As more patients get initiated on dabigatran, more will present themselves on this treatment at the time of ablation. There is very little known about the optimal timing of cessation and reinitiation of this drug around the time of ablation. In the RELY study, the drug was stopped 3-4 doses prior to an elective procedure and often restarted after 24 hours. However, most of these procedures were not catheter ablations and the prolonged time off anticoagulation is not ideal for patients with AF. In the present study, however, it could be argued that dabigatran was used too aggressively. Although dabigatran has a rapid onset of action (within 30 to 120 min), the half life of the drug is 12-14 hours. By stopping the drug only on the morning of the procedure, there likely was still significant residual therapeutic effect of the drug. Furthermore, the drug was restarted post-ablation within only three hours of the procedure. It is perhaps not surprising, then, that dabigatran was associated with a significantly increased risk of bleeding compared to continuous warfarin. Little is known about the interaction of dabigatran and simultaneous unfractionated heparin, and this too may have increased the risk of bleed. Perhaps if dabigatran was stopped 24 hours prior to ablation, most of the drug would have been cleared by the start of the ablation and there would still be no need for bridging. Similarly, the post-ablation dose could have been delayed beyond 3 hours given the rapid onset of action of dabigatran. Such protocols are currently the subject of further study.
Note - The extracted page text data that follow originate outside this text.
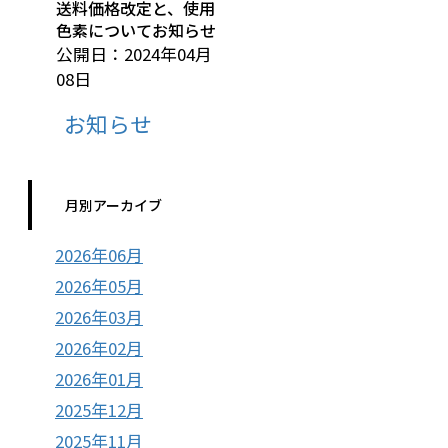
送料価格改定と、使用
色素についてお知らせ
公開日：2024年04月
08日
お知らせ
月別アーカイブ
2026年06月
2026年05月
2026年03月
2026年02月
2026年01月
2025年12月
2025年11月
Despite the aggressive use of dabigatran, there was paradoxically a trend of increased risk of thromboembolism in that arm. All three thromboembolic events occurred in patients with persistent AF on dabigatran. The number was too small to be statistically different from the warfarin arm, but it does raise questions as to why this may have happened. The study unfortunately does not comment on timing of the embolic events. We know there was an increased risk of bleed with dabigatran and if the drug was being suspended to stop this bleeding, that may have increased the risk of stroke over the subsequent few days. We do know that all of the neurological deficits cleared within 30 days, but what was the severity of these deficits in the first place? The method of assessing and defining a thromboembolic complication was not clearly defined by the study. The use of dabigatran with cardiac instrumentation has not yet been studied (for example, there is no study on the use of dabigatran with artificial valves) and thus, we do not know if it has a similar safety profile to warfarin.

The authors should be applauded for undertaking this first important step in defining how to use the novel anticoagulants peri-catheter ablation for AF. However, many other aspects of how these agents are specifically used must be clarified before we will know the safety of using them for anticoagulation around the time of AF ablation. Further studies are underway and should offer clarity in the near future.


  1. Dagres N, Hindricks G, Kottkamp H, et al. Complications of atrial fibrillation ablation in a high-volume center in 1,000 procedures: Still cause for concern? J Cardiovasc Electrophysiol 2009; 20:1014-1019.
  2. Verma A, Tsang B. The use of anticoagulation during the periprocedure period of atrial fibrillation ablation. Curr Opin Cardiol 2012; 27:55-61.
  3. Di Biase L, Burkhardt JD, Mohanty P, et al. Periprocedural stroke and management of major bleeding complications in patients undergoing catheter ablation of atrial fibrillation: The impact of periprocedural therapeutic international normalized ratio. Circulation 2010; 121:2550-2556.
  4. Lakkireddy D, Reddy YM, Di Biase L, et al. Feasibility and safety of dabigatran versus warfarin for periprocedural anticoagulation in patients undergoing radiofrequency ablation for atrial fibrillation: Results from a multicenter prospective registry. J Am Coll Cardiol 2012; 59:1168-1174.
  5. Connolly SJ, Ezekowitz MD, Yusuf S, et al. Dabigatran versus warfarin in patients with atrial fibrillation. N Engl J Med 2009; 361:1139-1151.
  6. Skanes AC, Healey JS, Cairns JA, et al. Focused 2012 update of the canadian cardiovascular society atrial fibrillation guidelines: Recommendations for stroke prevention and rate/rhythm control. Can J Cardiol 2012; 28:125-136.